FDA says ad for Abbott's Humira downplays risks
WASHINGTON (Reuters) - An advertisement for Abbott Laboratories' Humira minimizes the arthritis drug's risks while suggesting it can treat a wider range of patients than it is approved to treat, the U.S. Food and Drug Administration said in a letter released on Tuesday.
The drug is cleared to treat certain patients with arthritis, psoriasis, Crohn's Disease or a form of arthritis called ankylosing spondylitis.
But the ad, used in a trade publication for doctors, "is misleading because it suggests that Humira is useful in a broader range of conditions or patients than has been demonstrated by substantial evidence or substantial clinical experience," the FDA wrote in the December 16 letter to the drugmaker.
Abbott spokeswoman Michelle Johnson said the ad targeted doctors in the American Academy of Dermatology's trade publication Derm News earlier this year and is no longer in use.

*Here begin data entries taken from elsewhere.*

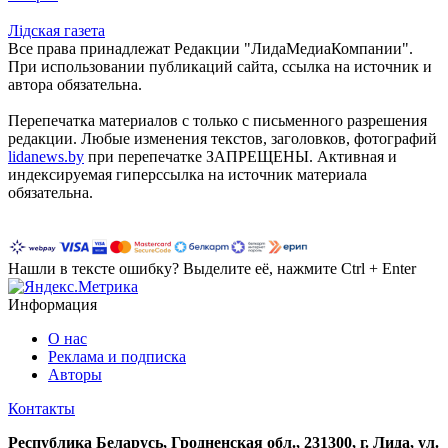
Лiдская газета
Все права принадлежат Редакции "ЛидаМедиаКомпании".
При использовании публикаций сайта, ссылка на источник и
автора обязательна.
Перепечатка материалов c только с письменного разрешения
редакции. Любые изменения текстов, заголовков, фотографий
lidanews.by
при перепечатке ЗАПРЕЩЕНЫ. Активная и
индексируемая гиперссылка на источник материала
обязательна.
Нашли в тексте ошибку? Выделите её, нажмите Ctrl + Enter
Информация
О нас
Реклама и подписка
Авторы
Контакты
Республика Беларусь, Гродненская обл., 231300, г. Лида, ул.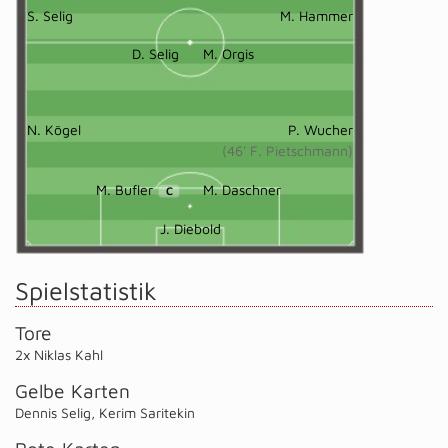
S. Selig
M. Hammer
D. Selig
M. Orgis
N. Kögel
P. Wucher
(46' F. Pietschmann)
M. Bufler
M. Daschner
C
J. Diebold
Spielstatistik
Tore
2x Niklas Kahl
Gelbe Karten
Dennis Selig
,
Kerim Saritekin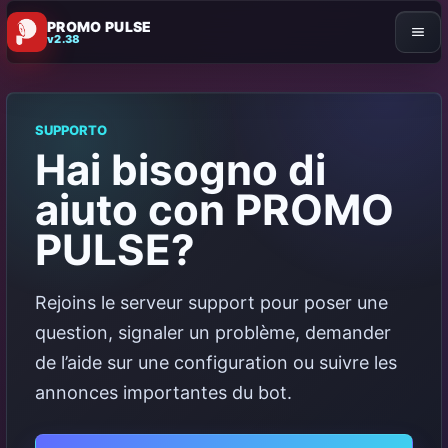
PROMO PULSE
v2.38
SUPPORTO
Hai bisogno di
aiuto con PROMO
PULSE?
Rejoins le serveur support pour poser une
question, signaler un problème, demander
de l’aide sur une configuration ou suivre les
annonces importantes du bot.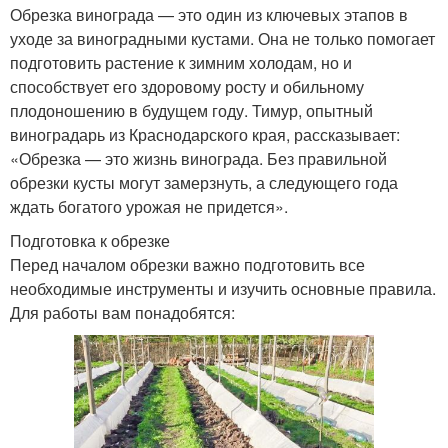
Обрезка винограда — это один из ключевых этапов в
уходе за виноградными кустами. Она не только помогает
подготовить растение к зимним холодам, но и
способствует его здоровому росту и обильному
плодоношению в будущем году. Тимур, опытный
виноградарь из Краснодарского края, рассказывает:
«Обрезка — это жизнь винограда. Без правильной
обрезки кусты могут замерзнуть, а следующего года
ждать богатого урожая не придется».
Подготовка к обрезке
Перед началом обрезки важно подготовить все
необходимые инструменты и изучить основные правила.
Для работы вам понадобятся: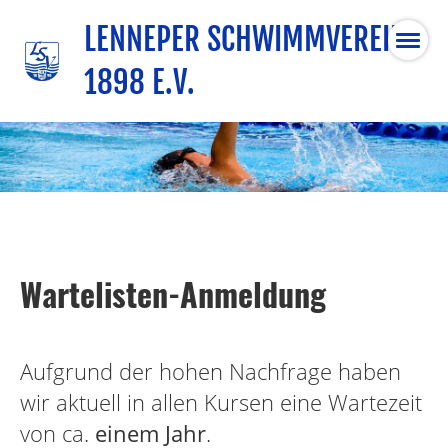
LENNEPER SCHWIMMVEREIN
1898 E.V.
Wartelisten-Anmeldung
Aufgrund der hohen Nachfrage haben
wir aktuell in allen Kursen eine Wartezeit
von ca.
einem Jahr
.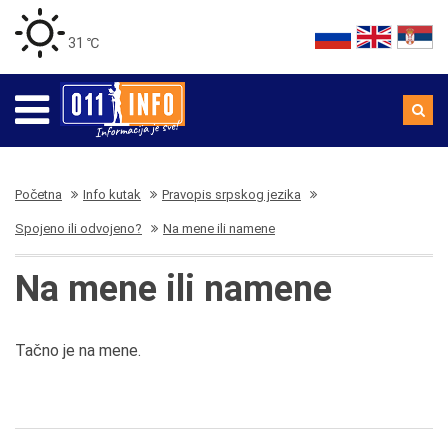
31 ℃
Početna
Info kutak
Pravopis srpskog jezika
Spojeno ili odvojeno?
Na mene ili namene
Na mene ili namene
Tačno je na mene.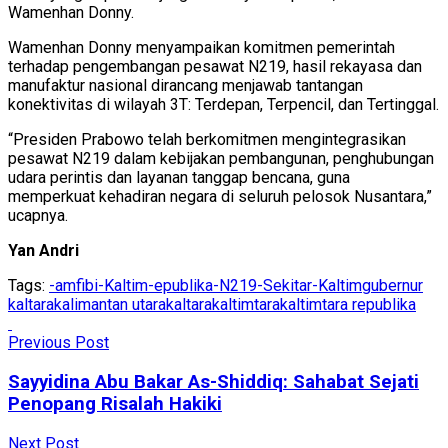
Wamenhan Donny.
Wamenhan Donny menyampaikan komitmen pemerintah
terhadap pengembangan pesawat N219, hasil rekayasa dan
manufaktur nasional dirancang menjawab tantangan
konektivitas di wilayah 3T: Terdepan, Terpencil, dan Tertinggal.
“Presiden Prabowo telah berkomitmen mengintegrasikan
pesawat N219 dalam kebijakan pembangunan, penghubungan
udara perintis dan layanan tanggap bencana, guna
memperkuat kehadiran negara di seluruh pelosok Nusantara,”
ucapnya.
Yan Andri
Tags:
-amfibi
-Kaltim-epublika
-N219
-Sekitar-Kaltim
gubernur
kaltara
kalimantan utara
kaltara
kaltimtara
kaltimtara republika
Previous Post
Sayyidina Abu Bakar As-Shiddiq: Sahabat Sejati
Penopang Risalah Hakiki
Next Post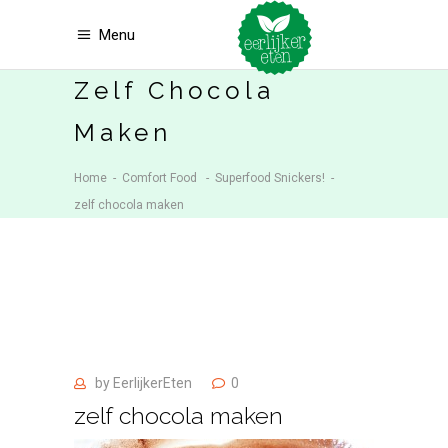
Menu
Zelf Chocola
Maken
Home
-
Comfort Food
-
Superfood Snickers!
-
zelf chocola maken
by
EerlijkerEten
0
zelf chocola maken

"We are working to address the agency's concerns," she told Reuters.
In the case of psoriasis, the drug is only approved for patients when other therapies fail, the FDA said. The ad "misleadingly suggests that Humira is approved for any patient with moderate to severe chronic plaque psoriasis," it said.
Humira use is also linked to tuberculosis and other infections and includes a strong warning on its label.
In the ad, Abbott included the risk "in extremely small font size, and in single-spaced paragraph format that makes the information extremely difficult to read" while promoting its benefits with pictures and large text, the FDA said.
The FDA, which stopped short of issuing a formal warning to the company, requested a reply from the drugmaker by January 2.